書境
第35頁
不知道為何,昏耀最近一想到蘭繆爾就會心慌。總覺得人類的身體好像又變差了一點,性子好像又恬淡了一點。有時明明貼的很近,卻總像是縹緲的霧氣,抓不住也看不清。
可是,明明那些不好的日子都過去了,不是嗎?
這七年,無論是仇恨還是傷害,無論是動盪還是戰亂,他們都跌跌撞撞地走過來了,都已經走到前途一片光明的地方來了。
可能還是因為愧疚。昏耀心想,前幾年他確實做得不太好,也就是蘭繆爾這個荒唐的好脾氣,竟然都忍下來了。
所以,以後要對奴隸更好一點。
禁鎖已經取下,接下來就是考慮封后。
什麼賞賜合適呢?別的不說,他身為王庭之王,總不能兩手空空地開口求婚。
可惜蘭繆爾跟了他太久,王庭大庫房裡沒什麼寶貝是人不認識的。昏耀悄悄琢磨了幾天,覺得也就只有這裡,這座魔王的私人寶庫,還有可能給他一丁點驚喜。
昏耀在寶庫裡兜了一圈,首先挑了一把鑲嵌了珍珠和碎金的長弓。
這是當年的首領羅盧準備送給他十歲小女兒的生辰禮,很輕,也很奢華。拿來送給蘭繆爾還算合適。
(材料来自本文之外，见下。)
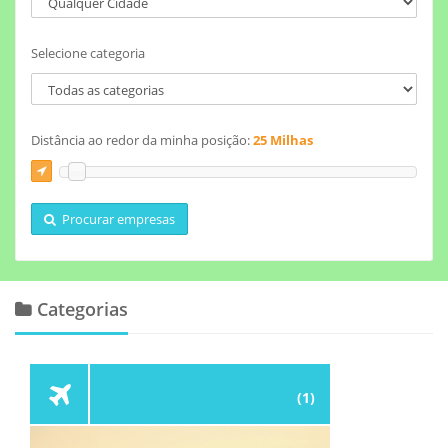
Selecione categoria
Distância ao redor da minha posição:
25 Milhas
Procurar empresas
Categorias
(1)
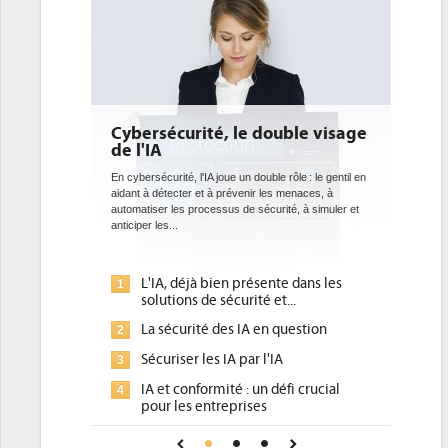
Cybersécurité, le double visage
de l'IA
En cybersécurité, l'IA joue un double rôle : le gentil en
aidant à détecter et à prévenir les menaces, à
automatiser les processus de sécurité, à simuler et
anticiper les...
L'IA, déjà bien présente dans les
1
solutions de sécurité et...
La sécurité des IA en question
2
Sécuriser les IA par l'IA
3
IA et conformité : un défi crucial
4
pour les entreprises
Une IA de confiance pour une IA
5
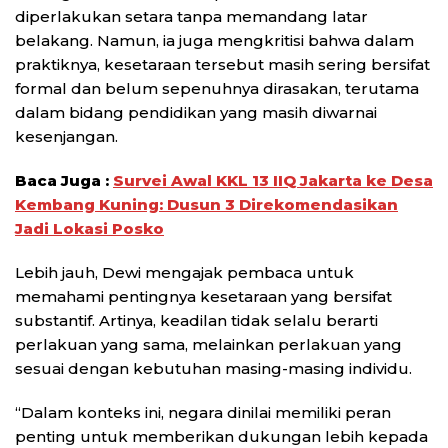
diperlakukan setara tanpa memandang latar
belakang. Namun, ia juga mengkritisi bahwa dalam
praktiknya, kesetaraan tersebut masih sering bersifat
formal dan belum sepenuhnya dirasakan, terutama
dalam bidang pendidikan yang masih diwarnai
kesenjangan.
Baca Juga :
Survei Awal KKL 13 IIQ Jakarta ke Desa
Kembang Kuning: Dusun 3 Direkomendasikan
Jadi Lokasi Posko
Lebih jauh, Dewi mengajak pembaca untuk
memahami pentingnya kesetaraan yang bersifat
substantif. Artinya, keadilan tidak selalu berarti
perlakuan yang sama, melainkan perlakuan yang
sesuai dengan kebutuhan masing-masing individu.
“Dalam konteks ini, negara dinilai memiliki peran
penting untuk memberikan dukungan lebih kepada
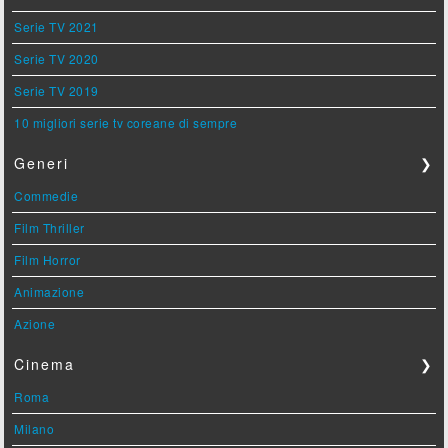
Serie TV 2021
Serie TV 2020
Serie TV 2019
10 migliori serie tv coreane di sempre
Generi
❯
Commedie
Film Thriller
Film Horror
Animazione
Azione
Cinema
❯
Roma
Milano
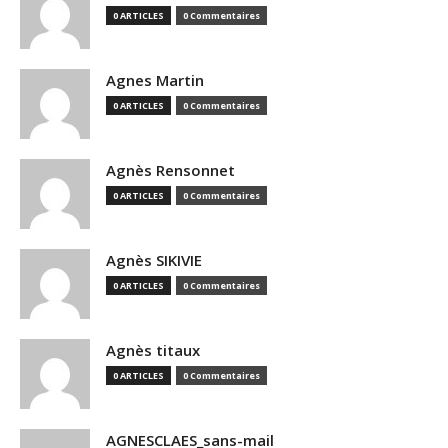
0 ARTICLES
0 Commentaires
Agnes Martin
0 ARTICLES
0 Commentaires
Agnès Rensonnet
0 ARTICLES
0 Commentaires
Agnès SIKIVIE
0 ARTICLES
0 Commentaires
Agnès titaux
0 ARTICLES
0 Commentaires
AGNESCLAES_sans-mail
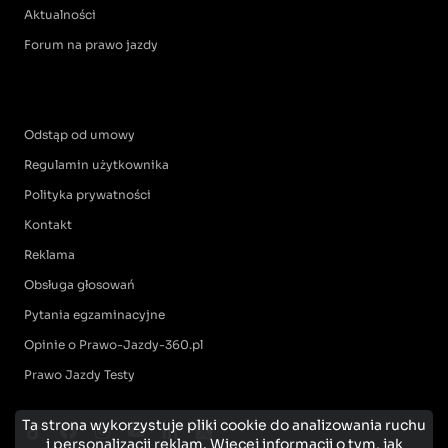
Aktualności
Forum na prawo jazdy
Odstąp od umowy
Regulamin użytkownika
Polityka prywatności
Kontakt
Reklama
Obsługa głosowań
Pytania egzaminacyjne
Opinie o Prawo-Jazdy-360.pl
Prawo Jazdy Testy
Ta strona wykorzystuje pliki cookie do analizowania ruchu
i personalizacji reklam.
Więcej informacji o tym, jak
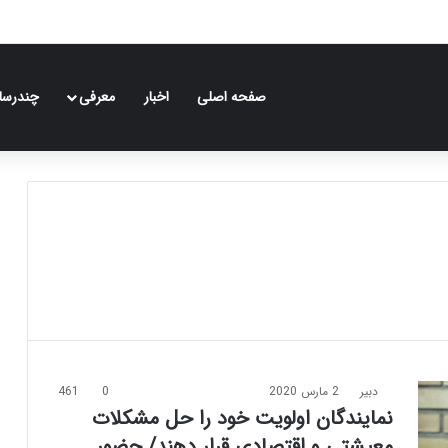
صفحه اصلی
اخبار
معرفی
چندرسان
دبیر
2 مارس 2020
0
461
نمایندگان اولویت خود را حل مشکلات
معیشتی و اقتصادی قرار دهند/ حضور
被這次歸途的伏擊事件一刺激,昏耀終於決心給人類配武器了。
其實這念頭早就有之,只不過他總懷疑蘭繆爾會在深更半夜給他來一刀。而現在魔王看清了自己——他的理智還在疑神疑鬼,但他的本能卻對蘭繆爾已經生不出絲毫戒心。
所以給不給武器,結果可能都一樣,那還不如給呢。
端詳了一會兒,昏耀還是搖搖頭,將這把長弓放下,往更深處走去。
寶庫的深處,有一塊明顯空曠的地方。
半人高的珊瑚石臺上擺著十幾件物品,牆壁上也掛著幾件。它們的做工都精緻大氣,隱隱散發著神聖氣息,與其他藏品的粗獷風格截然不同。
一柄修長凜然的光明十字劍,一對可以貼身配在腰間的短匕,一件繪滿神聖符咒的暗銀色長袍,一套防禦法陣加持的軟甲,一個小巧的光明神母塑像……
還有一把雪銀葉豎琴,三卷熾陽法術卷軸,幾本泛黃的歷史舊書,以及各種雜七雜八的昏耀認不出的東西。
都是蘭繆爾的舊物。
七年前,魔族自人間撤軍時,昏耀曾要求聖君將他的私物一起帶走,蘭繆爾全都聽從了。
可惜唯獨魔王最心心念唸的那把金色神弓,蘭繆爾說那是佈雷特神殿的神物,並不屬於自己,因而未能帶下深淵。
珊瑚石臺的最中間,還擺著一個鐵製的匣子。
魔王伸手,掌心扣在匣子的蓋上許久,才下定決心一般將其開啟。
那把熟悉的蜜金匕首,正安靜地放著光芒,躺在紅綢上。
“……”
昏耀輕輕拿起它,有點出神。
他和蘭繆爾,橫跨了十四年的愛恨與緣分,都在這裡了。
魔王從私庫裡走出來時,已經深夜了。
他最終挑走了那把雪銀葉豎琴,至於最初看中的那把奢華長弓,魔王準備自己先淬鍊一遍再給他。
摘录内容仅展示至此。